As made clear by Lev Parnas, a Giuliani sidekick, in the tell-all book “Shadow Diplomacy,” both Trump and Giuliani got increasingly furious about Ukraine’s stonewalling when it came to announcing an inquiry. They were especially irate with Zelenskyy’s chief aide Andriy Yermak, who appeared to promise during an infamous 2019 meeting in Madrid that Kyiv would, indeed, announce a probe — only for him not to do so.
“Will Yermak be able to communicate with whoever Trump’s national security adviser is as he does with Jake Sullivan [Biden’s current adviser]?” queried a former Zelenskyy aide, who asked not to be named for this story. “I somehow don’t think so.”

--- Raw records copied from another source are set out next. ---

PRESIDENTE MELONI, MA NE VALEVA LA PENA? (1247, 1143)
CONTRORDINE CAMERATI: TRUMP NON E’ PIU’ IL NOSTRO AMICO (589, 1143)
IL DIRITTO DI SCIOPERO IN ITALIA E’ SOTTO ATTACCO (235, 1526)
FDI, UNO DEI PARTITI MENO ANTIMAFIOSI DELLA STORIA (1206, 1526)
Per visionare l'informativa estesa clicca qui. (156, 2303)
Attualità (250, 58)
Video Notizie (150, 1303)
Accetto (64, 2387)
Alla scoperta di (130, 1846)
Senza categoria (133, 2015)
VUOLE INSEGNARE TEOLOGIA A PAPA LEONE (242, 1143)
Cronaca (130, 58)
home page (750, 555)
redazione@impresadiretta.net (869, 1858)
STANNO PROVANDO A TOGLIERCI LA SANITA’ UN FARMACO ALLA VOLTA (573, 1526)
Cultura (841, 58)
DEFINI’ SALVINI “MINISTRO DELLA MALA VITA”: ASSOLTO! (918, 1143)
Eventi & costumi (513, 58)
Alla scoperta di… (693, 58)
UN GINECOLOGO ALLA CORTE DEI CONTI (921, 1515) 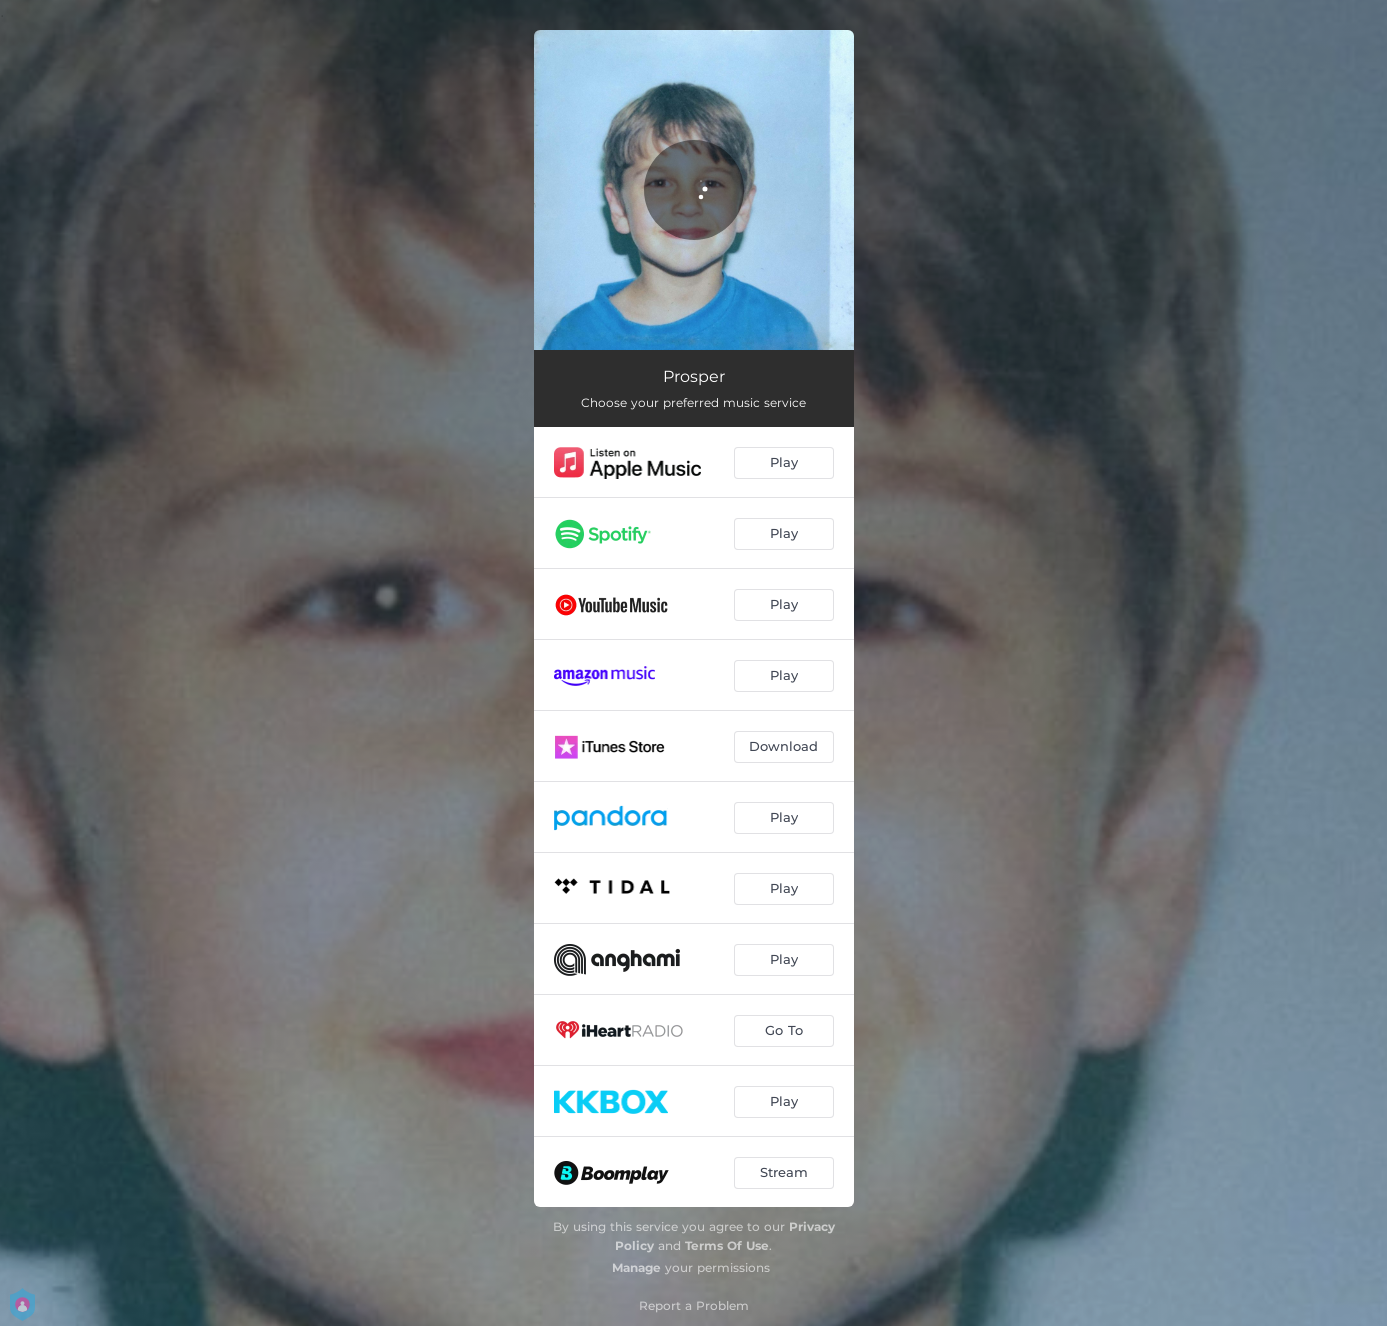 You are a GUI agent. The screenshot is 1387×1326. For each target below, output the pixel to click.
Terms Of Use (727, 1245)
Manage (636, 1267) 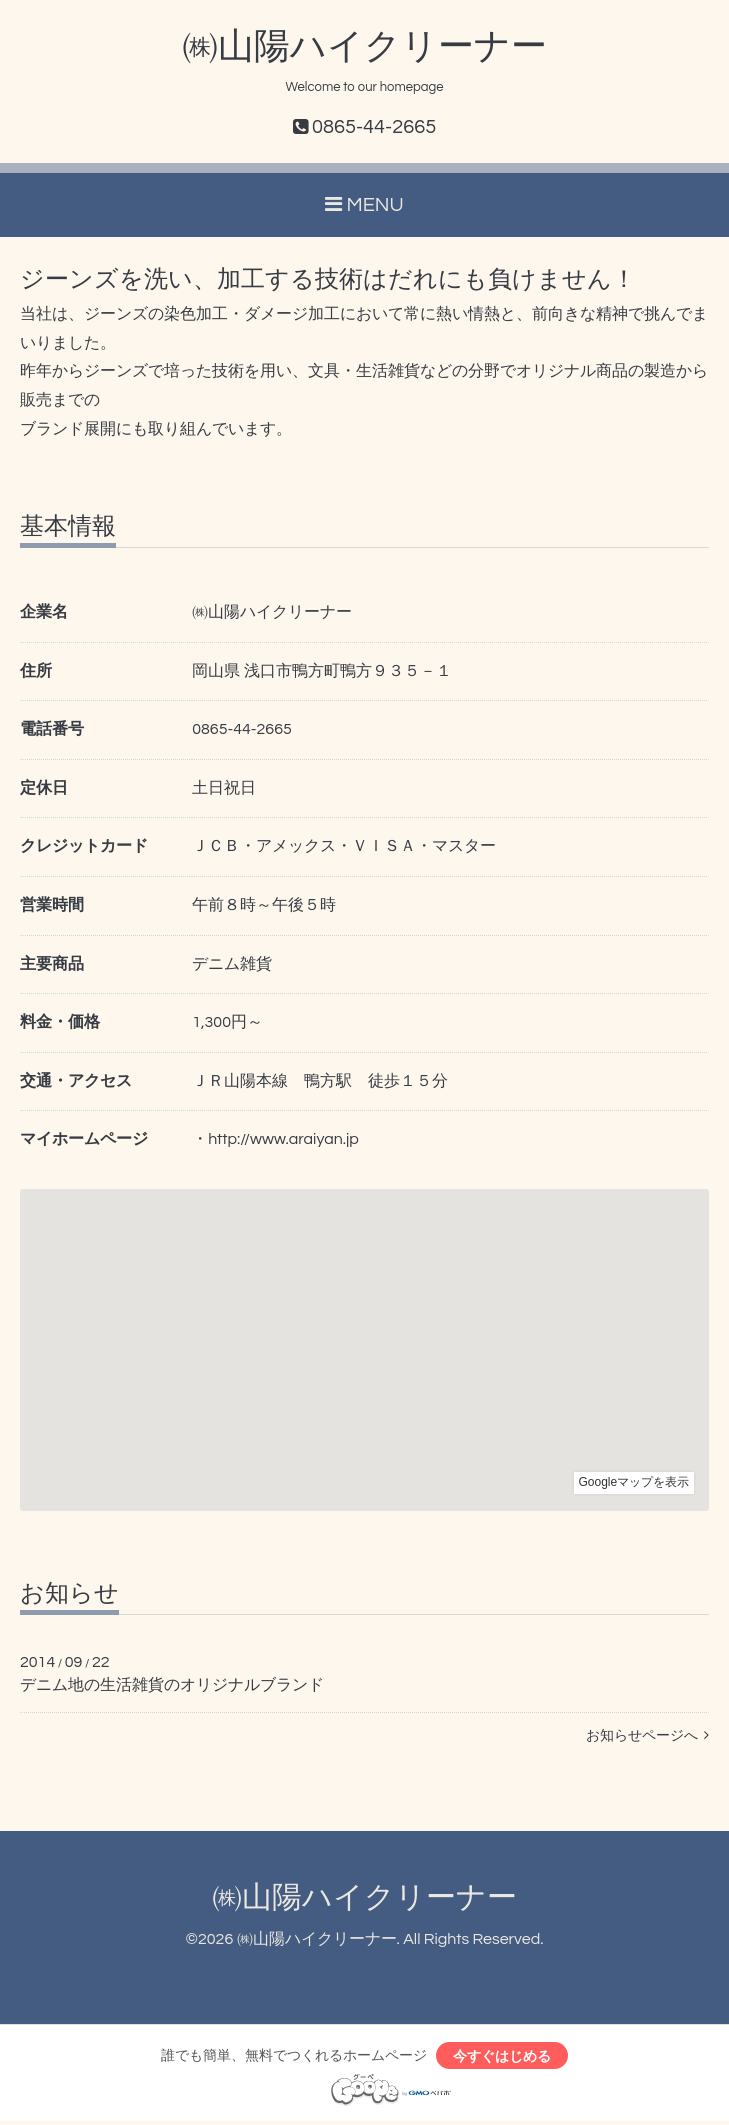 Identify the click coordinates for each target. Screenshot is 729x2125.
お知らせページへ (647, 1736)
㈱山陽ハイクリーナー (364, 47)
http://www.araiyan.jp (283, 1139)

But an American lobbyist for Ukraine draws some comfort from the fact that Trump had agreed to supply lethal weapons to Ukraine while in office, reversing former U.S. President Barack Obama’s refusal to do so. He also noted that Trump was happy to sanction any firm that helped Russia’s state-owned gas company, Gazprom, finish the Nord Stream 2 pipeline.
Kuleba made a similar point in January too: “Who sold the first American weapon to Ukraine? President Trump [sent us] Javelins. Who launched the programme of free delivery of the first naval vessels, the Island and Mark VI boats, to Ukraine? Trump. Who fought the Nord Stream 2 project? It was Trump.”
And when talking to POLITICO this week, the foreign minister highlighted that this has been a recurring pattern since 2014, when Moscow first pushed into the Donbas after Ukraine’s pro-Western Maidan uprising.
“Putin attacks and waits for elections in other countries, meddles in them, trying to bring to power those who will be more accommodating for him. Or, he thinks so,” he said. But “the elections never really work for him, and so he waits for another round of elections, hoping they will.”
We’ll have to wait and see if that now changes — Ukrainians are pinning their hopes on it not.